JB

Project 01 · 2026

TraceGraph

A static analyzer that parses every module in a Python project, resolves its imports into a directed graph, and uses that graph to catch circular imports before they crash at runtime — and to pick out exactly which tests a code change can affect.

PythonastTarjan SCCpytestcoverage.py

Deep-dive video — coming soon

TraceGraph

Highlights

  • Resolves relative, dynamic, and TYPE_CHECKING imports into a directed module graph; dynamic imports it can't resolve are reported as explicit blind spots, never silently dropped.

  • Every edge carries context (module, function, type-checking) and binding (module vs. symbol) tags, so cycle detection can tell benign cycles from the ones that actually raise ImportError on a partially initialized module.

  • Iterative Tarjan SCC detection over load-time edges uncovered a type-checking misclassification affecting 41 imports in Flask.

  • Test impact analysis over reverse dependencies, validated against coverage.py ground truth on Flask (491 tests) and Requests (635 tests) — 100% recall, zero false negatives, with 8–34% test suite reduction.

Why I built it

Python lets you import almost anything from almost anywhere — until the day two modules need each other at load time and the whole app dies with an ImportError on a half-initialized module. The frustrating part is that most import cycles are actually fine: Python tolerates cycles that only pass module objects around. The dangerous ones are those where load-time code reaches into another module's namespace before it exists.

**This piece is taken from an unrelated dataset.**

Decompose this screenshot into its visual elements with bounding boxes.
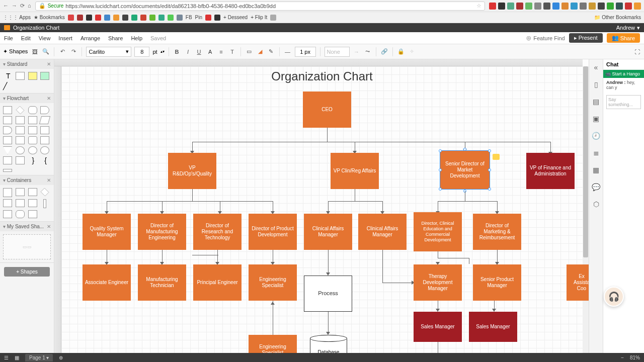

TraceGraph is built around that distinction. It parses every file with Python's own ast module, resolves each import to a real module in the project, and tags each edge with when the dependency is realized (at import time, inside a function, or only for type checkers) and what it binds (the module object, or symbols out of its namespace). A cycle is only flagged when it runs through at least one load-time symbol edge — the pattern that can actually blow up.

Test impact analysis

The same graph, walked in reverse, answers a second question: if I change this file, which tests do I need to run? TraceGraph selects every test module with a dependency path to the changed file.

Claims like that are easy to make and hard to trust, so the selection is validated empirically. A harness runs a target project's real test suite under coverage.py with one dynamic context per test, giving ground truth for which tests actually executed each module. Against Flask (491 tests) and Requests (635 tests), TraceGraph's static prediction achieved recall 1.00 — it never missed a test that mattered — while cutting the suite by 8–34% depending on how the project's fixtures are wired.